Biraz sufilik, biraz moda
Çeçen başkan Ramzan Kadirov, direniş ideolojisine panzehir olarak sufiliği diriltirken eşi Medni’ye iş düşüyor; Geleneğe uygun Çeçen modası oluşturmak. 28 Nisan’daki defilede 25 model Medni’nin gururu olan modaevinin ürünleriyle arz-ı endam etti.
Dışişleri’nin Abhazya kriterleri
Dışişleri, Ankara’nın Abhazya siyasetine dair ‘İngur çayında boğulan dış siyaset’ başlıklı yazım için yolladığım sorulara gecikmeyle yanıt verdi. Olgular değişmedi:
* Türkiye, Abhazya’yı Gürcistan’ın parçası olarak görmektedir.
* Türkiye, izolasyonun, bölgeyi uluslararası toplumdan uzaklaştırdığı düşüncesiyle, Abhazya’yla temasa imkan tanıyan meşru mekanizmaların gerektiğine inanmaktadır. Türkiye, Gürcistan’ın Abhazya ve Güney Osetya’ya yönelik ahiren geliştirdiği yeni Strateji Belgesi uyarınca, üçüncü tarafların meşru zeminde doğrudan ticari ilişki kurabilmesini beklemektedir.
* Türkiye, Abhaz halkıyla temasa olanak tanıyan bir ilişki tarzı öngörüyor. İnsani, kültürel ve ticari temaslar ön planda.
* Türkiye gerek Gürcistan, gerek Abhaz yetkililerle temastadır. İhtilafın çözümü için kolaylaştırıcı rol oynamaya hazırdır.
Bu parametrelerin anlamı şu; Türkiye Tiflis izin verirse Sohum’la ilişkiye hazır.

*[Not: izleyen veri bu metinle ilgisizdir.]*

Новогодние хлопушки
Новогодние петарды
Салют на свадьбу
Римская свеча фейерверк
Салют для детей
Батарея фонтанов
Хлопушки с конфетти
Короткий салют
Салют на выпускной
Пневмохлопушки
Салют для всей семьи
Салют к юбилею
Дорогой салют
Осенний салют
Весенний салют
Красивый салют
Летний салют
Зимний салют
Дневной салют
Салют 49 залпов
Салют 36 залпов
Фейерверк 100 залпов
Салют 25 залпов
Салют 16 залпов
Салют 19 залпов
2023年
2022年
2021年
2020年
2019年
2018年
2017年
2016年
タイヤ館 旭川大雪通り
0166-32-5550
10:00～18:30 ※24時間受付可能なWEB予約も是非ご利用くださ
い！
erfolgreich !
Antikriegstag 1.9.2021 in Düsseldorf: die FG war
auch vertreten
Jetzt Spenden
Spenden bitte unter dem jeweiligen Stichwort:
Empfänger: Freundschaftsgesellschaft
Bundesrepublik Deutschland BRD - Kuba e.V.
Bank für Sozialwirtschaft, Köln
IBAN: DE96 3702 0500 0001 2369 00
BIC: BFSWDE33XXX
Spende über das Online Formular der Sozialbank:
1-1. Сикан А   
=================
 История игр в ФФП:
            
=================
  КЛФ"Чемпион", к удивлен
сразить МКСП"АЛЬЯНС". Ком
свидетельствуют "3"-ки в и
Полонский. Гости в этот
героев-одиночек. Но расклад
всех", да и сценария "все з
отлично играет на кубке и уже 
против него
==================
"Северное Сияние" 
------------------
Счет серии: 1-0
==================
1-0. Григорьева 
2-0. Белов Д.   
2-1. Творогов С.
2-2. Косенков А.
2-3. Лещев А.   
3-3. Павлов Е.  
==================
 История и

Tek umut Abhazların zinhar tahammül edemediği ‘İşgal altındaki topraklara yönelik devlet stratejisi’. Ankara zamanın 15 yıl gerisinde. Bu politikayla BDT ambargosu dayatıldığında İngur nehri aşılabilirdi. Artık geç. Gürcü bakan Temur Yakobaşvili’nin stratejinin sırtına vurulmuş dış politikayla arabuluculuk şansı sıfır. Abhazya, Rusya’nın ambargoya taraf olduğu yıllarda bile Gürcistan’a dönmedi. Hele hele Rusya’nın tanıması ve stratejik ilişkilere girmesinden sonra çok zor. Yeni bir bakış şart; tıpkı Amerikalıların yaptığı gibi. Harriman Institute’ün ABD-Gürcistan ilişkilerine dair projesi için Abhazya’ ya giden Prof. Alexander Cooley ve Prof. Lincoln Mitchell, 26 Nisan’da Obama yönetimine şu tavsiyeyle döndü:” Abhazya politikasını değiştirmeliyiz, bağımsızlığını tanımayacağımızı söylemeyi sürdürürken bölgeyle iştigal etmeliyiz, aksi halde daha fazla Rusya’ya kayar.” Mitchell’e göre “Gürcistan sürekli Abhazya’yı konuşurken Abhazya’da Gürcistan gündemde değil. Çoğu Abhaz dikkatli, sofistike ve ılımlı konuşuyor. Gürcistan’daki tartışmalarsa hararetli. Diyalogda asimetri var.”
Cooley de Rus güvencesiyle Abhazya’nın devlet inşasına odaklandığını söylüyor. Cooley’nin ‘strateji’ye dair notu da çarpıcı: “Farklı gezegenlerde yaşıyorlar. Bir Abhaz belgeyi 10 yıl önce düşünebileceklerini söyledi. Şimdi farklı yerlerdeler.”
Belki ABD, Afgan savaşı biter de Vaziyani üssüne hacet kalmazsa tavsiyeyi dinler, Türkiye de arkasından gider.
Azerbaycan’da hanedan yıkılıyor, cismen değil ismen; İlham Aliyev’e ‘İlham Ali’ denilecek günler yakın. Aydınlar “Tam bağımsızlık için Rusça eklerden kurtulmalı” diyordu ya, işte kültürel devrim gelip çattı. Bilimler Akademisi’nin tasarısı meclisten geçerse ‘ev’, ‘eva’, ‘ov’ ve ‘ova’ ekleri silinecek. İsteyen yalın soyadı kullanacak, isteyen ‘lı’, ‘li’, ‘lu’, ‘lyu’ ekini alacak. ‘Zade’ ve ‘oğlu’ korunurken ‘kızı’ eki kaldırılacak. Ama kadın isterse ‘oğlu’ ekini alabilecek.